US 12,093,148 B2
Neural network quantization parameter determination method and related products
Shaoli Liu, Shanghai (CN); Xiaofu Meng, Shanghai (CN); Xishan Zhang, Shanghai (CN); Jiaming Guo, Shanghai (CN); Di Huang, Shanghai (CN); Yao Zhang, Shanghai (CN); Yu Chen, Shanghai (CN); and Chang Liu, Shanghai (CN)
Assigned to Shanghai Cambricon Information Technology Co., Ltd, Shanghai (CN)
Filed by Shanghai Cambricon Information Technology Co., Ltd, Shanghai (CN)
Filed on Dec. 10, 2021, as Appl. No. 17/547,972.
Application 17/547,972 is a continuation of application No. PCT/CN2019/106801, filed on Sep. 19, 2019.
Claims priority of application No. 201910505239.7 (CN), filed on Jun. 12, 2019; application No. 201910515355.7 (CN), filed on Jun. 14, 2019; application No. 201910528537.8 (CN), filed on Jun. 18, 2019; and application No. 201910570125.0 (CN), filed on Jun. 27, 2019.
Prior Publication US 2022/0261634 A1, Aug. 18, 2022
Int. Cl. G06F 11/14 (2006.01); G06N 3/047 (2023.01); G06N 3/08 (2023.01)

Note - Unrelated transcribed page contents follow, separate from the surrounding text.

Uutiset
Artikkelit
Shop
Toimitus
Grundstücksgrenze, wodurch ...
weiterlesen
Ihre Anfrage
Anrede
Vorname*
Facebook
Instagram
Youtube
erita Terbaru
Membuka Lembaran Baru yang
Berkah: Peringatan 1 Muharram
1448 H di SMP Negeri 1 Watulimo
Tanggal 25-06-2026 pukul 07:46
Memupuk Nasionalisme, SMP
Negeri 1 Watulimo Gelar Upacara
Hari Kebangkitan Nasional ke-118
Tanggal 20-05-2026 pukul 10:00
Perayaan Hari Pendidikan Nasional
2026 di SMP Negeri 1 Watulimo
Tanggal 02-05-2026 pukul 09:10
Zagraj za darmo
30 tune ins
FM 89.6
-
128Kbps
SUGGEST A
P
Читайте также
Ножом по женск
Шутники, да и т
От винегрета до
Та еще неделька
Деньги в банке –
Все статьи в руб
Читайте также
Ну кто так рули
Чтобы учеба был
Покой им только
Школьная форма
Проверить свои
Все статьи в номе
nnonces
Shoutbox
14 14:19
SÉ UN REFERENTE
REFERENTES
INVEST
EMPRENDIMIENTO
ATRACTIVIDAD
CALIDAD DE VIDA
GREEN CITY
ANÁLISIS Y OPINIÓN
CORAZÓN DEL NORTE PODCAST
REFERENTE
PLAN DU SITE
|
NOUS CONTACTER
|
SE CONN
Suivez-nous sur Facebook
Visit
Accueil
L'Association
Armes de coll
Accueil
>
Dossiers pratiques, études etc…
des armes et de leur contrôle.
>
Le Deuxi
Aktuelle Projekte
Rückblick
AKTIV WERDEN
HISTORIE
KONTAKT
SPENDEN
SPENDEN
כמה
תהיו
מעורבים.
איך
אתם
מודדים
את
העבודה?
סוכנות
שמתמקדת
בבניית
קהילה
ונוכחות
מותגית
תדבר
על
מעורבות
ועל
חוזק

CPC G06F 11/1476 (2013.01) [G06N 3/047 (2023.01); G06N 3/08 (2013.01); G06F 2201/81 (2013.01); G06F 2201/865 (2013.01)] 15 Claims
OG exemplary drawing
 
1. A method for adjusting a data bit width in a convolution neural network layer during a neural network computation, comprising:
obtaining a data bit width used to perform a quantization on data to be quantized, wherein the data to be quantized includes at least one type of neurons, weights, gradients, or biases, the data bit width indicates the data bit width of the quantized data after the data to be quantized being quantized;
performing a quantization on a group of data to be quantized based on the data bit width to convert the group of data to be quantized to a group of quantized data, wherein the group of quantized data has the data bit width;
comparing the group of data to be quantized with the group of quantized data to determine a quantization error correlated with the data bit width;
adjusting the data bit width based on the determined quantization error; and
applying the adjusted data bit width during quantization in the convolution neural network layer.